Report how many lines in the data below hold "agents", with no other words.
(RECORDS FOR THIS TASK Opens)
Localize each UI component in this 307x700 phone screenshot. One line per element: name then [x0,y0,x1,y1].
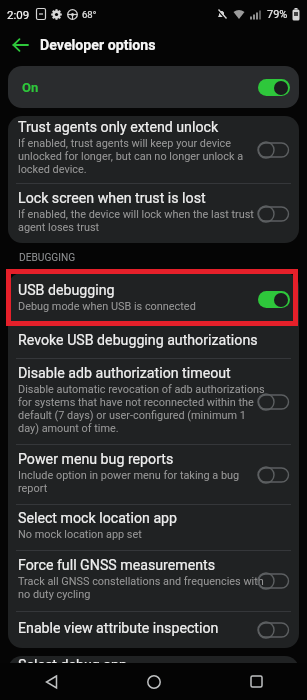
button[interactable]: Disable adb authorization timeout [8,359,299,444]
button[interactable]: Revoke USB debugging authorizations [8,326,299,358]
button[interactable]: On [22,66,290,108]
button[interactable]: Select mock location app [8,505,299,550]
button[interactable]: USB debugging [8,273,299,325]
staticText: On [22,80,39,95]
staticText: Include option in power menu for taking … [18,469,240,495]
staticText: Disable adb authorization timeout [18,365,231,382]
staticText: USB debugging [18,282,115,299]
staticText: Power menu bug reports [18,451,174,468]
staticText: Developer options [40,37,156,54]
button[interactable]: Lock screen when trust is lost [8,184,299,243]
staticText: Lock screen when trust is lost [18,190,206,207]
staticText: 68° [82,9,97,20]
staticText: 2:09 [7,8,30,21]
staticText: Debug mode when USB is connected [18,300,196,313]
staticText: Track all GNSS constellations and freque… [18,575,264,601]
staticText: Trust agents only extend unlock [18,119,219,136]
button[interactable] [147,675,161,689]
staticText: Enable view attribute inspection [18,620,219,637]
button[interactable] [250,675,263,688]
staticText: Force full GNSS measurements [18,557,216,574]
staticText: If enabled, trust agents will keep your … [18,137,244,176]
staticText: Select mock location app [18,510,178,527]
button[interactable]: Select debug app [8,656,299,690]
button[interactable]: Enable view attribute inspection [8,612,299,648]
button[interactable]: Power menu bug reports [8,445,299,504]
button[interactable]: Trust agents only extend unlock [8,116,299,183]
staticText: Disable automatic revocation of adb auth… [18,383,265,435]
staticText: DEBUGGING [19,252,76,264]
button[interactable] [45,675,58,689]
button[interactable]: Force full GNSS measurements [8,551,299,611]
staticText: 79% [267,8,288,21]
staticText: No mock location app set [18,528,142,541]
staticText: Revoke USB debugging authorizations [18,332,258,349]
button[interactable] [12,38,29,52]
staticText: If enabled, the device will lock when th… [18,208,254,234]
staticText: Select debug app [18,657,127,674]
(RECORDS FOR THIS TASK Closes)
• **WRITTEN RESPONSE**: 3